Tout comme la nuit de mardi à mercredi, des voitures, des camions et des poubelles ont été incendiés. Les gens ont également brisé les rues et érigé des barricades.
Les agents ont été bombardés de cocktails Molotov, de pierres et de feux d’artifice, entre autres. Des voitures et des bureaux de police ont été incendiés et une vitre a été brisée ici et là. La police est en banlieue parisienne avec 2 000 agents, 800 de plus que la veille. On ne sait pas si et combien de personnes ont été blessées la nuit dernière.
Ce n’était pas seulement agité à Nanterre. La police a également dû intervenir dans d’autres villes et banlieues françaises, comme Lille, Roubaix, Nice et Toulouse.

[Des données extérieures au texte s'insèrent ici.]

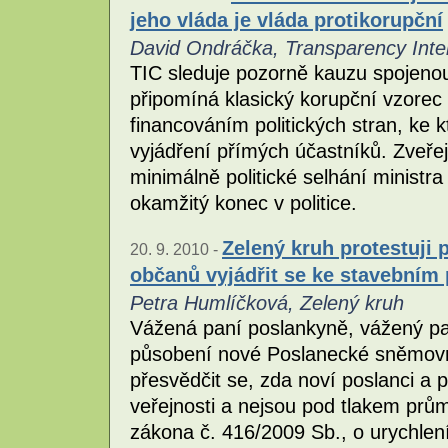
jeho vláda je vláda protikorupční
David Ondráčka, Transparency Inte
TIC sleduje pozorně kauzu spojeno
připomíná klasický korupční vzorec
financováním politických stran, ke 
vyjádření přímých účastníků. Zveřej
minimálně politické selhání ministr
okamžitý konec v politice.
Zelený kruh protestuji
20. 9. 2010 -
občanů vyjádřit se ke stavebním
Petra Humlíčková, Zelený kruh
Vážená paní poslankyně, vážený pan
působení nové Poslanecké sněmovn
přesvědčit se, zda noví poslanci a 
veřejnosti a nejsou pod tlakem prům
zákona č. 416/2009 Sb., o urychlení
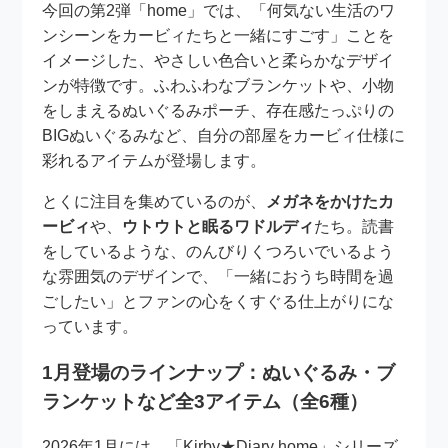
今回の第2弾「home」では、「何気ない生活のワ
ンシーンをカービィたちと一緒にすごす」ことを
イメージした、やさしい色合いと柔らかなデザイ
ンが特徴です。ふわふわなブランケットや、小物
をしまえるぬいぐるみポーチ、存在感たっぷりの
BIGぬいぐるみなど、自分の部屋をカービィ仕様に
彩れるアイテムが登場します。
とくに注目を集めているのが、
メガネをかけたカ
ービィ
や、
ウトウトと眠るワドルディ
たち。読書
をしているような、のんびりくつろいでいるよう
な雰囲気のデザインで、「一緒におうち時間を過
ごしたい」とファンの心をくすぐる仕上がりにな
っています。
1月登場のラインナップ：ぬいぐるみ・ブ
ランケットなど全3アイテム（全6種）
2026年1月には、「Kirby★Diary home」シリーズ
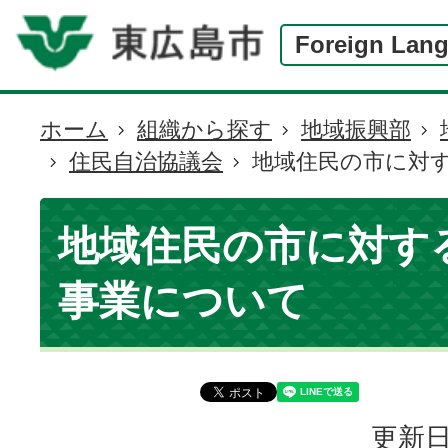
Foreign Lan
ホーム
組織から探す
地域振興部
現
住民自治協議会
地域住民の市に対
在
の
位
地域住民の市に対す
置
事業について
更新日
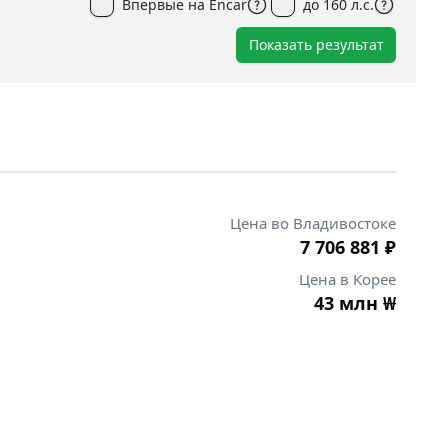
Впервые на Encar
до 160 л.с.
Показать результат
Цена во Владивостоке
7 706 881
₽
Цена в Корее
43 млн
₩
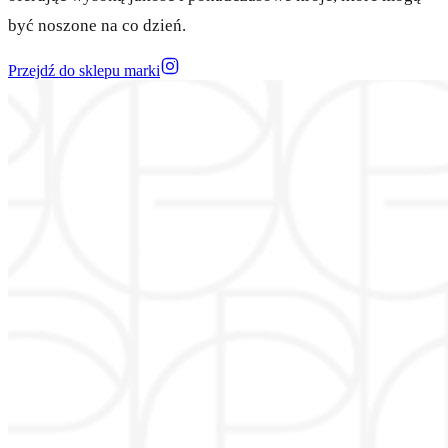
być noszone na co dzień.
Przejdź do sklepu marki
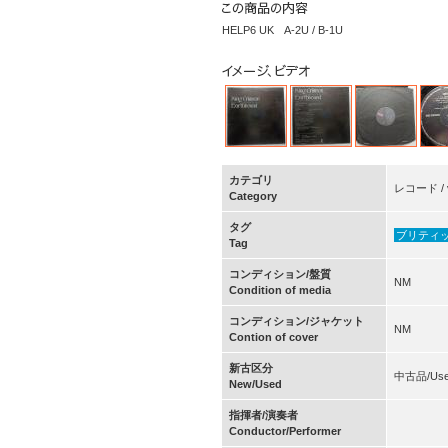
HELP6 UK A-2U / B-1U
カテゴリ
レコード / v
Category
タグ
ブリティ
Tag
コンディション/盤質
NM
Condition of media
コンディション/ジャケット
NM
Contion of cover
新古区分
中古品/Us
New/Used
指揮者/演奏者
Conductor/Performer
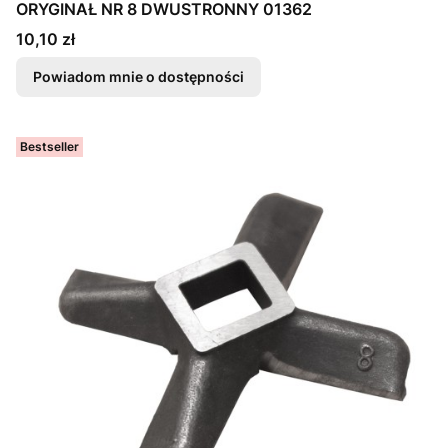
ORYGINAŁ NR 8 DWUSTRONNY 01362
Cena
10,10 zł
Powiadom mnie o dostępności
Bestseller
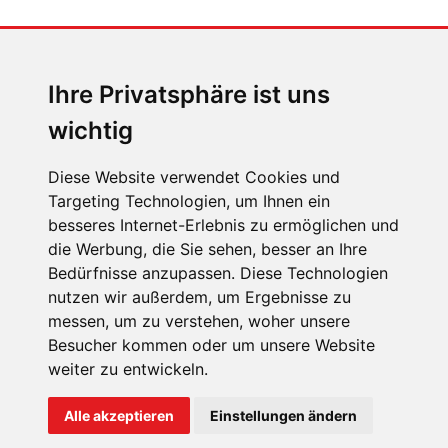
MENSCHEN IN BEWEGUNG
Sophia Flörsch, Rennfahrerin
Ihre Privatsphäre ist uns
wichtig
Diese Website verwendet Cookies und
Targeting Technologien, um Ihnen ein
besseres Internet-Erlebnis zu ermöglichen und
ÜBER UNS
die Werbung, die Sie sehen, besser an Ihre
KONTAKT
Bedürfnisse anzupassen. Diese Technologien
nutzen wir außerdem, um Ergebnisse zu
IMPRESSUM
messen, um zu verstehen, woher unsere
RECHTLICHE HINWEISE
Besucher kommen oder um unsere Website
weiter zu entwickeln.
DATENSCHUTZ
COOKIE EINSTELLUNGEN
Alle akzeptieren
Einstellungen ändern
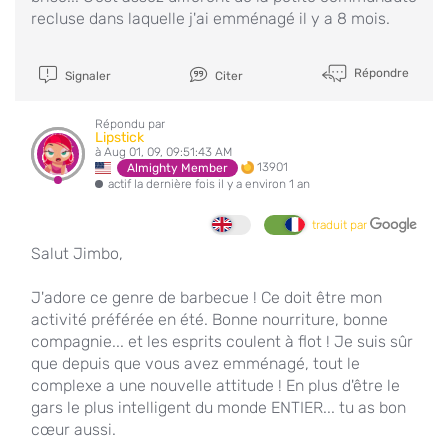
recluse dans laquelle j'ai emménagé il y a 8 mois.
Répondre
Signaler
Citer
Répondu par
Lipstick
à Aug 01, 09, 09:51:43 AM
13901
Almighty Member
actif la dernière fois il y a environ 1 an
traduit par
Salut Jimbo,
J'adore ce genre de barbecue ! Ce doit être mon
activité préférée en été. Bonne nourriture, bonne
compagnie... et les esprits coulent à flot ! Je suis sûr
que depuis que vous avez emménagé, tout le
complexe a une nouvelle attitude ! En plus d'être le
gars le plus intelligent du monde ENTIER... tu as bon
cœur aussi.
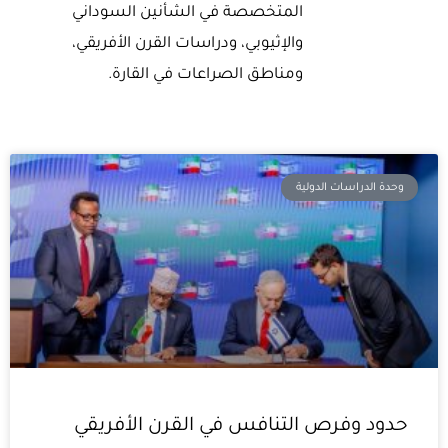
المتخصصة في الشأنين السوداني
والإثيوبي، ودراسات القرن الأفريقي،
ومناطق الصراعات في القارة.
Page
Page
Page
وحدة الدراسات الدولية
حدود وفرص التنافس في القرن الأفريقي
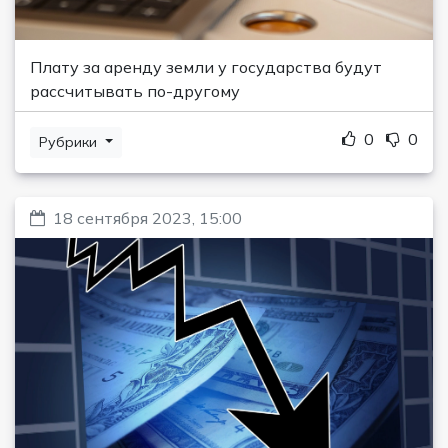
Плату за аренду земли у государства будут
рассчитывать по-другому
0
0
Рубрики
18 сентября 2023, 15:00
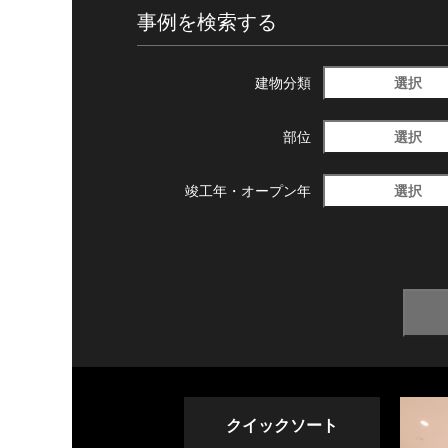
事例を検索する
選択
建物分類
選択
部位
選択
竣工年・
オープン年
クイックソート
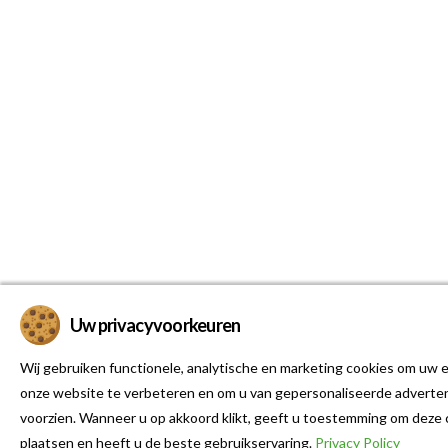
Uw privacyvoorkeuren
Wij gebruiken functionele, analytische en marketing cookies om uw e
onze website te verbeteren en om u van gepersonaliseerde adverten
voorzien. Wanneer u op akkoord klikt, geeft u toestemming om deze 
plaatsen en heeft u de beste gebruikservaring.
Privacy Policy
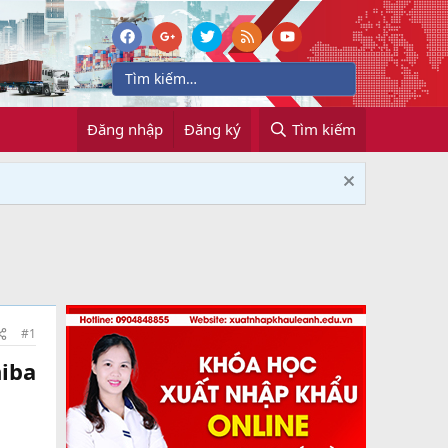
Đăng nhập
Đăng ký
Tìm kiếm
#1
hiba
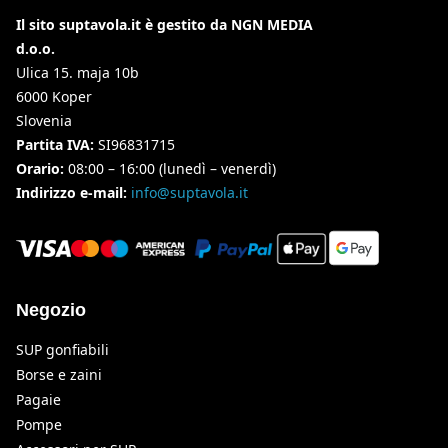
Il sito suptavola.it è gestito da NGN MEDIA
d.o.o.
Ulica 15. maja 10b
6000 Koper
Slovenia
Partita IVA:
SI96831715
Orario:
08:00 – 16:00 (lunedì – venerdì)
Indirizzo e-mail:
info@suptavola.it
Negozio
SUP gonfiabili
Borse e zaini
Pagaie
Pompe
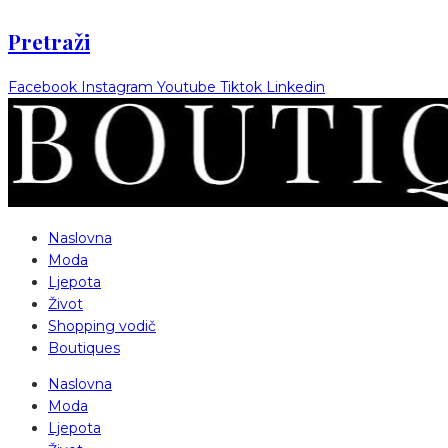
Pretraži
Facebook
Instagram
Youtube
Tiktok
Linkedin
Naslovna
Moda
Ljepota
Život
Shopping vodič
Boutiques
Naslovna
Moda
Ljepota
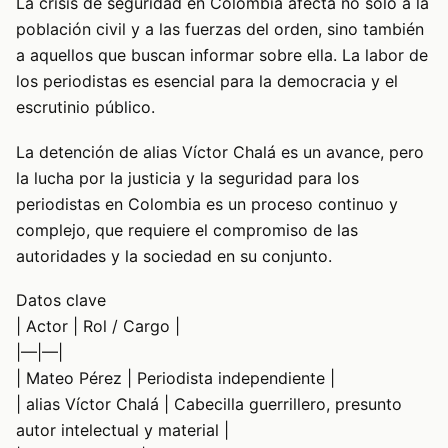
La crisis de seguridad en Colombia afecta no solo a la
población civil y a las fuerzas del orden, sino también
a aquellos que buscan informar sobre ella. La labor de
los periodistas es esencial para la democracia y el
escrutinio público.
La detención de alias Víctor Chalá es un avance, pero
la lucha por la justicia y la seguridad para los
periodistas en Colombia es un proceso continuo y
complejo, que requiere el compromiso de las
autoridades y la sociedad en su conjunto.
Datos clave
| Actor | Rol / Cargo |
|—|—|
| Mateo Pérez | Periodista independiente |
| alias Víctor Chalá | Cabecilla guerrillero, presunto
autor intelectual y material |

Dans une autre banlieue parisienne, Garges-lès-Gonesse, la mairie a brûlé. A Fresnes, près de l’aéroport Paris-Orly, des émeutiers ont pris pour cible la prison locale. La police a réussi à les empêcher d’entrer.
Environ 150 personnes ont été arrêtées dans toutes les émeutes.
Macron tient un conseil de crise
Le président français Emmanuel Macron tiendra une réunion de crise jeudi matin en raison des troubles de la nuit dernière. Il y a plusieurs ministres là-bas.
La mère de Nahel souhaite organiser une marche silencieuse jeudi à 14 heures devant le siège administratif du département des Hauts-de-Seine, dont Nanterre est le chef-lieu.
Nahel aurait ignoré les instructions des agents mardi lorsque sa voiture a été arrêtée. Une vidéo montre les agents debout à côté du véhicule. Au moment où le garçon était sur le point de s’arrêter, un officier a tiré sur la voiture. Le garçon a été mortellement blessé.
La police a d’abord affirmé que l’agent avait tiré parce qu’un véhicule avait percuté deux motocyclistes de la police.